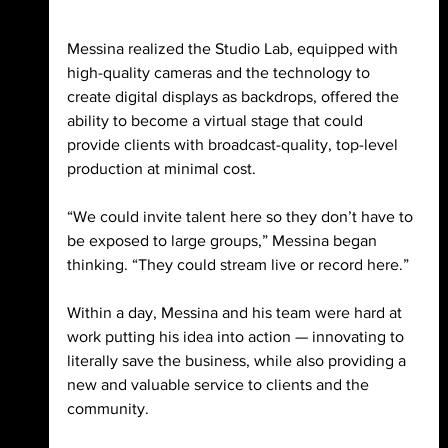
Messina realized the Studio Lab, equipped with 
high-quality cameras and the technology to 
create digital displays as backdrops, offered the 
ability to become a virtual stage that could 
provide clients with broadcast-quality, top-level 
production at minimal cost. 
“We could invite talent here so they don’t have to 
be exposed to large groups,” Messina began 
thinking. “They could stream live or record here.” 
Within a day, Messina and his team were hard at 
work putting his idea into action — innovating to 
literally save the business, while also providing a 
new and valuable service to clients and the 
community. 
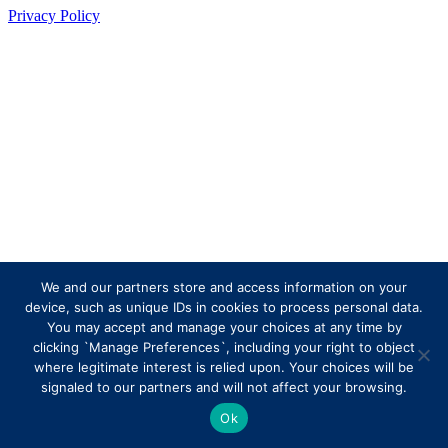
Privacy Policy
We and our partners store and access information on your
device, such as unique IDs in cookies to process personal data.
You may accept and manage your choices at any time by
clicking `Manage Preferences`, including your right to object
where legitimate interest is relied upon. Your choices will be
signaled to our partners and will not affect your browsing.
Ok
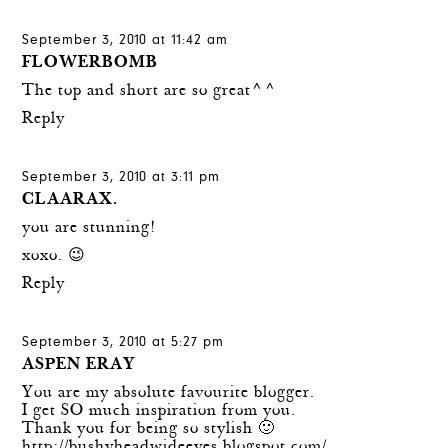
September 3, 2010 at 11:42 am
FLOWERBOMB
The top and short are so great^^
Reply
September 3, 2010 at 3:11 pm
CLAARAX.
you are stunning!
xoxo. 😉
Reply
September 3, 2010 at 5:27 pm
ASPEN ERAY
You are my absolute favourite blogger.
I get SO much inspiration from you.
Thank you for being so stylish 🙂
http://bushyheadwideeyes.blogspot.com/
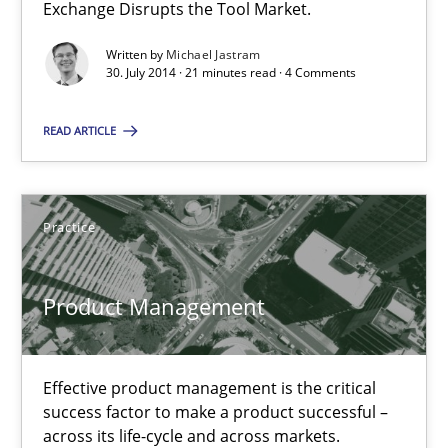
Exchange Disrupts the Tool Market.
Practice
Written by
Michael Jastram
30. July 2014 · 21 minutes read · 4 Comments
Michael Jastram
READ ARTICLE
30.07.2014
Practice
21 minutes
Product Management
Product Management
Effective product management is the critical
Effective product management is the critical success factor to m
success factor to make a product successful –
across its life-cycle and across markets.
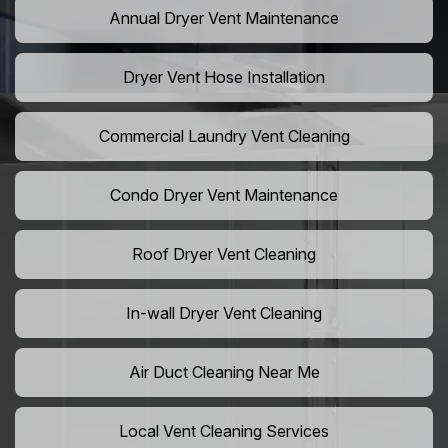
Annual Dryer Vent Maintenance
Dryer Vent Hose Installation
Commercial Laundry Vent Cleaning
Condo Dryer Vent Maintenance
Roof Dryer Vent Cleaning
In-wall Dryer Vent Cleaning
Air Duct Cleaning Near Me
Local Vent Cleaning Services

...

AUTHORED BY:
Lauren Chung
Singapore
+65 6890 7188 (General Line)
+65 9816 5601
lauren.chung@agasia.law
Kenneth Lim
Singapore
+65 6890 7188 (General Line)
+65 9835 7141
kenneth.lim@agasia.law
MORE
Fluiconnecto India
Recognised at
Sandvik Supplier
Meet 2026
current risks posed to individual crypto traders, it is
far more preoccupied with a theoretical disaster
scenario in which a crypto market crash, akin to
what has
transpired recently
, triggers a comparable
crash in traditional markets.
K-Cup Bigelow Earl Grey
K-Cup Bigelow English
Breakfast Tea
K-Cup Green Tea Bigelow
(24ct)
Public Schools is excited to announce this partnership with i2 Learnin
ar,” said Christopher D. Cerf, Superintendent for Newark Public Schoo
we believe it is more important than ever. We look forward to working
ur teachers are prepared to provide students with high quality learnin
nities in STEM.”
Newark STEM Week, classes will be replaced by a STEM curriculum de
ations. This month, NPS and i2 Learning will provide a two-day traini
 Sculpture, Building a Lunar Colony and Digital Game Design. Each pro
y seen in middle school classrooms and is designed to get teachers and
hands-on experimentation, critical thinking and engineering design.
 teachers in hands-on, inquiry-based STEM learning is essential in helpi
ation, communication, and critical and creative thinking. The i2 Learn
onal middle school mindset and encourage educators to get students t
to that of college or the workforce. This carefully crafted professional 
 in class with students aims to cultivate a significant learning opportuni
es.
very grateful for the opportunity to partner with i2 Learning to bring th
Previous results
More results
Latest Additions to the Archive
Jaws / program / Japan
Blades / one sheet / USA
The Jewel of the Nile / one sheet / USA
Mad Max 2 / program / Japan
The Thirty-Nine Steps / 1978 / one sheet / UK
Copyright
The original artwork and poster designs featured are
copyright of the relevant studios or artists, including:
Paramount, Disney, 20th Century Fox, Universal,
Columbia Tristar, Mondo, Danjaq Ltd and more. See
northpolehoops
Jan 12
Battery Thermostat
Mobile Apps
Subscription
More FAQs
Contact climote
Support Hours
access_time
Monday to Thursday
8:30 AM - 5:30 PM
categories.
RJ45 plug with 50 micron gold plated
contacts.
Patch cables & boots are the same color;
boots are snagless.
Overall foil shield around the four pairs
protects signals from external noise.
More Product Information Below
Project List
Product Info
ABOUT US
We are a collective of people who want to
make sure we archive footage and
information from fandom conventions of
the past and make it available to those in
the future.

...

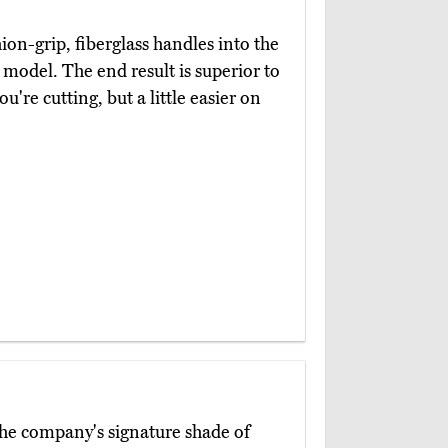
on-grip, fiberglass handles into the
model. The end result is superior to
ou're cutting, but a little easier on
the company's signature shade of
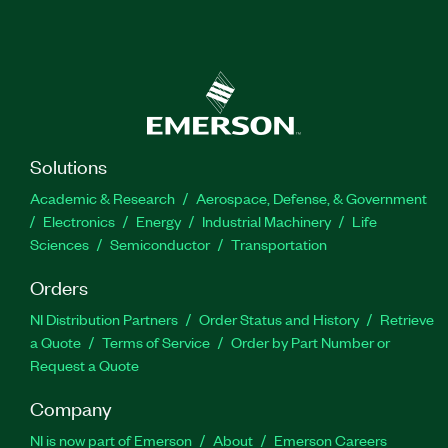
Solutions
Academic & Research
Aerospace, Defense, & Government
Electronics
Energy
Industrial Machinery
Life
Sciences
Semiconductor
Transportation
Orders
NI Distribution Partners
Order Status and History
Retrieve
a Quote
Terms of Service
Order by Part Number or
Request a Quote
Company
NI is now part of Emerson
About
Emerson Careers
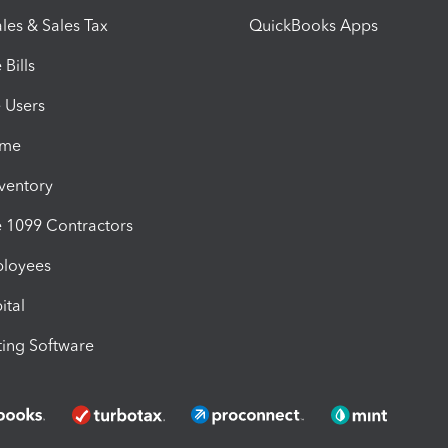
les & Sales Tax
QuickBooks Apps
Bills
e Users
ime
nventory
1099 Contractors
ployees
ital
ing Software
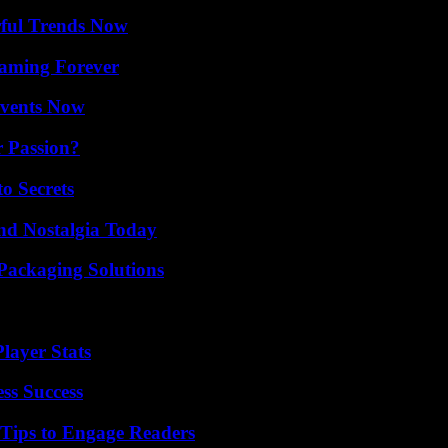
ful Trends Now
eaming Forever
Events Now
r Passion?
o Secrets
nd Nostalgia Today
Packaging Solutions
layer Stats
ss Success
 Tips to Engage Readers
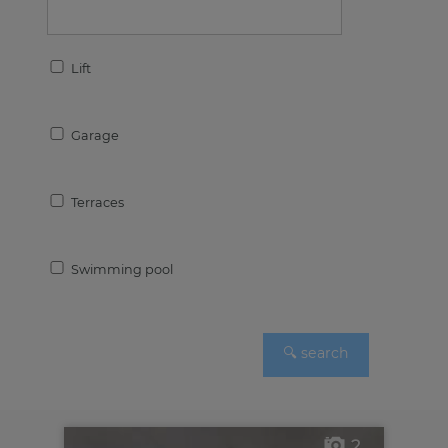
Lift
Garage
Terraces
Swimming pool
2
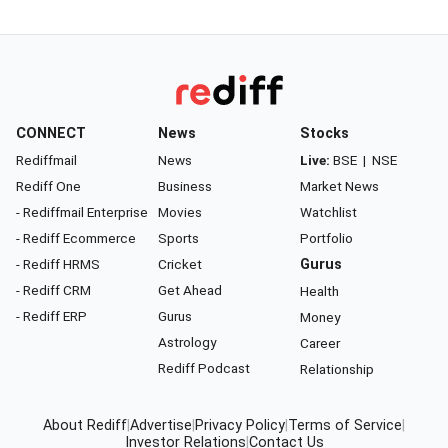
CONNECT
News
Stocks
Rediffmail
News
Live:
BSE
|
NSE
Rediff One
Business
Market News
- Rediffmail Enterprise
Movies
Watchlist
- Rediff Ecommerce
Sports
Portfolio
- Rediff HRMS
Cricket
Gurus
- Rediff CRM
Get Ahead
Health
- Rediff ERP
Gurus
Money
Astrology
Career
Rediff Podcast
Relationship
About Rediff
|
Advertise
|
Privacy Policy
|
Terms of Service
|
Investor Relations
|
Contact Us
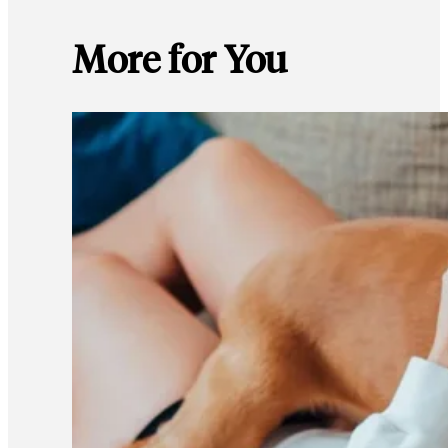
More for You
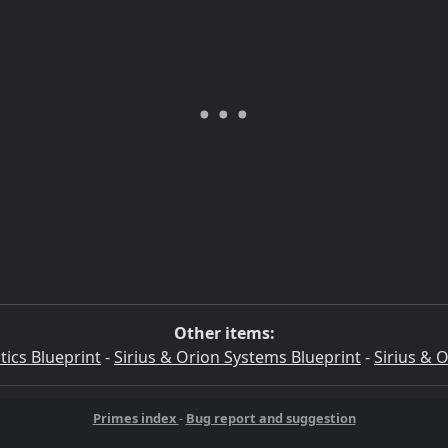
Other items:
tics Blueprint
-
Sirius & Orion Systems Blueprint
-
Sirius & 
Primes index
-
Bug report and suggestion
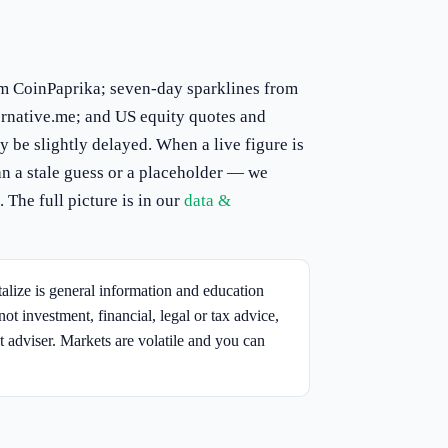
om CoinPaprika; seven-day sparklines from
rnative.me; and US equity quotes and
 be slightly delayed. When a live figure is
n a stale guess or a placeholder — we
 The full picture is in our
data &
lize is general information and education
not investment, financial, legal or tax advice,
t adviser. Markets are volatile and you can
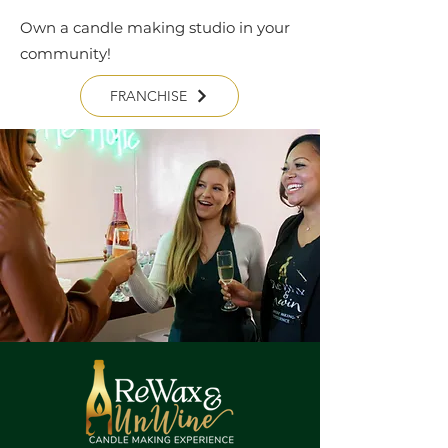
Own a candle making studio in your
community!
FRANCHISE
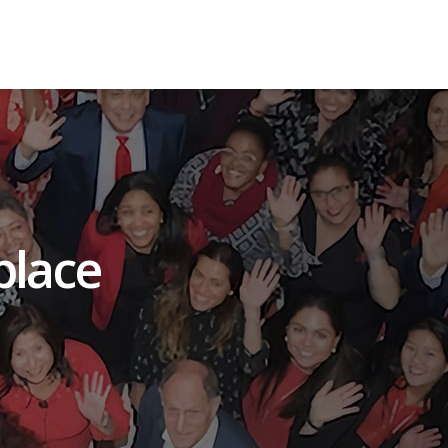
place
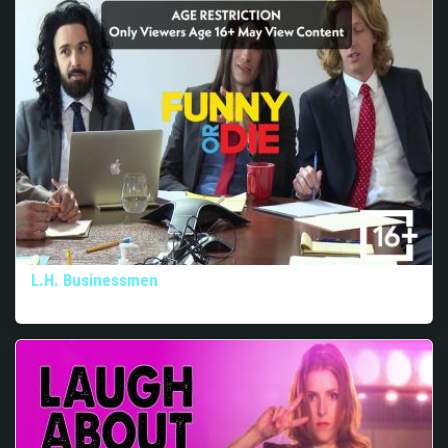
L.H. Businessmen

▸ Work task: Search the lines above for the string "hands" and copy each line that has it.

▸ Response to this task:
hands-on experimentation, critical thinking and engineering design.
 teachers in hands-on, inquiry-based STEM learning is essential in helpi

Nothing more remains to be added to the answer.